▶ Data listing:
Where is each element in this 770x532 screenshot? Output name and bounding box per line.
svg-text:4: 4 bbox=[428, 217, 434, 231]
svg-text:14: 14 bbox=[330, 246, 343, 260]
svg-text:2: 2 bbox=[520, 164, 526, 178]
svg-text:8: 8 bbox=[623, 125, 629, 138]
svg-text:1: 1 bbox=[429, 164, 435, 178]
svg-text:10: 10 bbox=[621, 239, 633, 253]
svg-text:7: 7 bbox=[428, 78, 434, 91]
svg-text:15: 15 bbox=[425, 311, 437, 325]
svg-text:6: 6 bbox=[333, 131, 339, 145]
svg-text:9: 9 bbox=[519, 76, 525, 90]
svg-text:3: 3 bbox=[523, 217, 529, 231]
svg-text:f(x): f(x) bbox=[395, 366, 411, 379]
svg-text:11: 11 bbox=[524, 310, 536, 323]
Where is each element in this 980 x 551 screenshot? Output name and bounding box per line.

...

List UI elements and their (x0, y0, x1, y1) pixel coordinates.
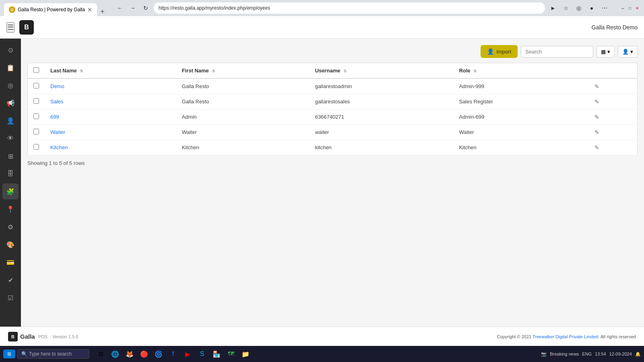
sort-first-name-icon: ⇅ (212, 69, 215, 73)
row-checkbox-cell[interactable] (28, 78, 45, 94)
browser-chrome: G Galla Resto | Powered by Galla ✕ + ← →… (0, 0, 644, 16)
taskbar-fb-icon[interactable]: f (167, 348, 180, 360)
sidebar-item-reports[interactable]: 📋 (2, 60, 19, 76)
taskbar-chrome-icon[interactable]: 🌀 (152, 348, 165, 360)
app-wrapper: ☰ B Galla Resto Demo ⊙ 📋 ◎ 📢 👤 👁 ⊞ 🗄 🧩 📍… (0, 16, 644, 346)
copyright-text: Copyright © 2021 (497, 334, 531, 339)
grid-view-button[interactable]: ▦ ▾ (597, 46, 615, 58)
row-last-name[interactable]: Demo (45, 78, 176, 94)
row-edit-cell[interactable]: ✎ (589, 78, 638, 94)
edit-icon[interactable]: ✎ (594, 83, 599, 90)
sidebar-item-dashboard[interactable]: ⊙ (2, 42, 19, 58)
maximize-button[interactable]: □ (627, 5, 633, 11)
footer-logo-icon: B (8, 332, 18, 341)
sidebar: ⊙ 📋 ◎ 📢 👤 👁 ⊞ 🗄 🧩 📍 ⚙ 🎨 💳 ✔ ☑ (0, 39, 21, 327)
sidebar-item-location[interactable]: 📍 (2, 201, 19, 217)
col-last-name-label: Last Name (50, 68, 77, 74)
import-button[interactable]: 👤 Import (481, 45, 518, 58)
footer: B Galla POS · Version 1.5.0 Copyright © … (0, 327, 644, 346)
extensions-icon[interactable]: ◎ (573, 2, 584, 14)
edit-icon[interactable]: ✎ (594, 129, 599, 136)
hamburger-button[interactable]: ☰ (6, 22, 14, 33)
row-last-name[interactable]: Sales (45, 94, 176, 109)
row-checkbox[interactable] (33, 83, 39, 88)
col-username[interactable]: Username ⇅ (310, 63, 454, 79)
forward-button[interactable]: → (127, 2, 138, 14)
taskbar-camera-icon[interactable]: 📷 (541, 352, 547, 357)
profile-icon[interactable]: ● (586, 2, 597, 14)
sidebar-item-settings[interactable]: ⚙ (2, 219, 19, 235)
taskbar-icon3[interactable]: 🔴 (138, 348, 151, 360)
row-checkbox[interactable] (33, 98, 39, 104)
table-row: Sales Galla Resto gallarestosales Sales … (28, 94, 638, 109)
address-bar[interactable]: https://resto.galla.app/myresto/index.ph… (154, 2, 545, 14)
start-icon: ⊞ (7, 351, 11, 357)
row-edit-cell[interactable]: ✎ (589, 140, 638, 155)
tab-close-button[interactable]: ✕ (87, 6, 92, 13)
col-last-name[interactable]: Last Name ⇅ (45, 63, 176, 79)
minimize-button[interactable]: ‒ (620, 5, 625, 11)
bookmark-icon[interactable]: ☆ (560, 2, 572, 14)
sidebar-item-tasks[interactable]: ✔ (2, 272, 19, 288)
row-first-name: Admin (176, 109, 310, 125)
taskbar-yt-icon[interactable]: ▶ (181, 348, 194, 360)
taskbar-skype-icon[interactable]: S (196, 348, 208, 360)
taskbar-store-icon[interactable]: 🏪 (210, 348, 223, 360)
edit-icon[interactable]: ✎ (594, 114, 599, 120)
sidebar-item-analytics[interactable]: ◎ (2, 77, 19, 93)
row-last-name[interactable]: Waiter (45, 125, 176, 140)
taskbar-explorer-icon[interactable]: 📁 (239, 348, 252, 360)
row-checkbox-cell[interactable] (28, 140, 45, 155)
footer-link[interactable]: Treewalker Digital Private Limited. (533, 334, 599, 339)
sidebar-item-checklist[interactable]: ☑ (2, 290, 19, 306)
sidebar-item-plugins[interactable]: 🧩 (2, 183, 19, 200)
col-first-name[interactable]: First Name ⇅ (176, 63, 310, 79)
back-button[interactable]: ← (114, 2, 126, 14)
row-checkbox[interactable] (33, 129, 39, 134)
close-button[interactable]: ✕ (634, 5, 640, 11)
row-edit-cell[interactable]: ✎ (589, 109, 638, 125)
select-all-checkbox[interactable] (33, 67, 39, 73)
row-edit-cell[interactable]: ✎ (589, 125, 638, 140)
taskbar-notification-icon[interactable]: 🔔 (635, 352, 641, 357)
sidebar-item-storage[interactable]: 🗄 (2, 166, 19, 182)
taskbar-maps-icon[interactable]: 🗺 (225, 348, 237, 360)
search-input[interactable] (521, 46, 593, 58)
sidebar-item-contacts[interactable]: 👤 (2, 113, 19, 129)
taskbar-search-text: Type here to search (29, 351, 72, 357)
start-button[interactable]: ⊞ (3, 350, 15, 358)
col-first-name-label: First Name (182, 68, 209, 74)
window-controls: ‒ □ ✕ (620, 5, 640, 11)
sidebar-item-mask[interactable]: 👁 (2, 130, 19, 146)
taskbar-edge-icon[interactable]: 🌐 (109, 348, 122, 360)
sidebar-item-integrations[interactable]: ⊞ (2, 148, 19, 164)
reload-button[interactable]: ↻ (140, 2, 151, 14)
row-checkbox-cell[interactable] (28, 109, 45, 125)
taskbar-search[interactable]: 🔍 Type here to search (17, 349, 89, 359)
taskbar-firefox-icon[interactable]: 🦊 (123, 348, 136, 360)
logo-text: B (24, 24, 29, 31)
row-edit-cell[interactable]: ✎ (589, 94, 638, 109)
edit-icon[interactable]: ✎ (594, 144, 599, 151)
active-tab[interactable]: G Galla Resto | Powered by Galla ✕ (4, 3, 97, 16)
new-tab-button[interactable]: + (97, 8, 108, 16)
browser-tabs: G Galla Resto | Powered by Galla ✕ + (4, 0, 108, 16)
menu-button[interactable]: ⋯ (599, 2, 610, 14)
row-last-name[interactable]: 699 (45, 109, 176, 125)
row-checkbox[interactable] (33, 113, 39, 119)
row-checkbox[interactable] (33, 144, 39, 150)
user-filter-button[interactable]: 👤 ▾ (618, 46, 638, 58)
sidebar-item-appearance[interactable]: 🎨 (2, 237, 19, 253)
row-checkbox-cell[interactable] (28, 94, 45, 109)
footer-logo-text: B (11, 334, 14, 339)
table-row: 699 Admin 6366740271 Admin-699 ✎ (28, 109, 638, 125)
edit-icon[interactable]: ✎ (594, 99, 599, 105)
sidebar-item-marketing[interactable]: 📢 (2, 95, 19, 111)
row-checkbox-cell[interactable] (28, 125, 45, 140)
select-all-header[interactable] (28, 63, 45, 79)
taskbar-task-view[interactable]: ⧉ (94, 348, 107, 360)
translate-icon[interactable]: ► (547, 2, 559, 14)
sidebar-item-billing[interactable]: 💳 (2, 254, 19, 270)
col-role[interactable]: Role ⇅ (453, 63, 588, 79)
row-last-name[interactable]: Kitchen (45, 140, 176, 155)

▶ Try it: Send back an exact copy of only the lines from the line with "Where is each element in this 770x532" up to and including the line with "Where is each element in this 980" in the data above.

▶ Solution to the problem:
Where is each element in this 770x532 screenshot? Output name and bounding box per line.
svg-text:4: 4 bbox=[428, 217, 434, 231]
svg-text:14: 14 bbox=[330, 246, 343, 260]
svg-text:2: 2 bbox=[520, 164, 526, 178]
svg-text:8: 8 bbox=[623, 125, 629, 138]
svg-text:1: 1 bbox=[429, 164, 435, 178]
svg-text:10: 10 bbox=[621, 239, 633, 253]
svg-text:7: 7 bbox=[428, 78, 434, 91]
svg-text:15: 15 bbox=[425, 311, 437, 325]
svg-text:6: 6 bbox=[333, 131, 339, 145]
svg-text:9: 9 bbox=[519, 76, 525, 90]
svg-text:3: 3 bbox=[523, 217, 529, 231]
svg-text:f(x): f(x) bbox=[395, 366, 411, 379]
svg-text:11: 11 bbox=[524, 310, 536, 323]
Where is each element in this 980 x 551 screenshot? Output name and bounding box per line.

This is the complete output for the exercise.